> EXERCISE BRIEF
Every entry is to be returned unchanged, and no picture is to be included.

> SOURCE RECORDS
_ _ _ _
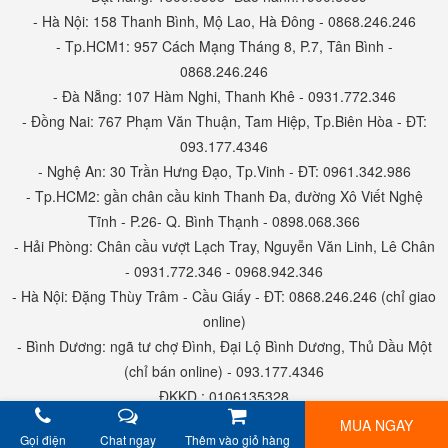
- Hà Nội: 158 Thanh Bình, Mộ Lao, Hà Đông - 0868.246.246
- Tp.HCM1: 957 Cách Mạng Tháng 8, P.7, Tân Bình -
0868.246.246
- Đà Nẵng: 107 Hàm Nghi, Thanh Khê - 0931.772.346
- Đồng Nai: 767 Phạm Văn Thuận, Tam Hiệp, Tp.Biên Hòa - ĐT:
093.177.4346
- Nghệ An: 30 Trần Hưng Đạo, Tp.Vinh - ĐT: 0961.342.986
- Tp.HCM2: gần chân cầu kinh Thanh Đa, đường Xô Viết Nghệ
Tĩnh - P.26- Q. Bình Thạnh - 0898.068.366
- Hải Phòng: Chân cầu vượt Lạch Tray, Nguyễn Văn Linh, Lê Chân
- 0931.772.346 - 0968.942.346
- Hà Nội: Đặng Thùy Trâm - Cầu Giấy - ĐT: 0868.246.246 (chỉ giao
online)
- Bình Dương: ngã tư chợ Đình, Đại Lộ Bình Dương, Thủ Dầu Một
(chỉ bán online) - 093.177.4346
ĐKKD : 0106135328
MUA NGAY
Gọi điện
Chat ngay
Thêm vào giỏ hàng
_ _ _ _
> ANSWER SPACE
- Hà Nội: 158 Thanh Bình, Mộ Lao, Hà Đông - 0868.246.246
- Tp.HCM1: 957 Cách Mạng Tháng 8, P.7, Tân Bình -
0868.246.246
- Đà Nẵng: 107 Hàm Nghi, Thanh Khê - 0931.772.346
- Đồng Nai: 767 Phạm Văn Thuận, Tam Hiệp, Tp.Biên Hòa - ĐT:
093.177.4346
- Nghệ An: 30 Trần Hưng Đạo, Tp.Vinh - ĐT: 0961.342.986
- Tp.HCM2: gần chân cầu kinh Thanh Đa, đường Xô Viết Nghệ
Tĩnh - P.26- Q. Bình Thạnh - 0898.068.366
- Hải Phòng: Chân cầu vượt Lạch Tray, Nguyễn Văn Linh, Lê Chân
- 0931.772.346 - 0968.942.346
- Hà Nội: Đặng Thùy Trâm - Cầu Giấy - ĐT: 0868.246.246 (chỉ giao
online)
- Bình Dương: ngã tư chợ Đình, Đại Lộ Bình Dương, Thủ Dầu Một
(chỉ bán online) - 093.177.4346
ĐKKD : 0106135328
MUA NGAY
Gọi điện
Chat ngay
Thêm vào giỏ hàng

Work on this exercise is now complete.